Requirement →
Please give again every entry exactly as it appears, setting aside the pictures.
==============================
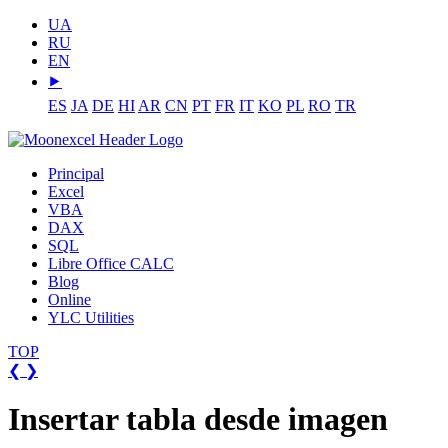
UA
RU
EN
⯈
ES
JA
DE
HI
AR
CN
PT
FR
IT
KO
PL
RO
TR
Principal
Excel
VBA
DAX
SQL
Libre Office CALC
Blog
Online
YLC Utilities
TOP
❮
❯
Insertar tabla desde imagen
==============================
Response to this task →
UA
RU
EN
⯈
ES
JA
DE
HI
AR
CN
PT
FR
IT
KO
PL
RO
TR
Principal
Excel
VBA
DAX
SQL
Libre Office CALC
Blog
Online
YLC Utilities
TOP
❮
❯
Insertar tabla desde imagen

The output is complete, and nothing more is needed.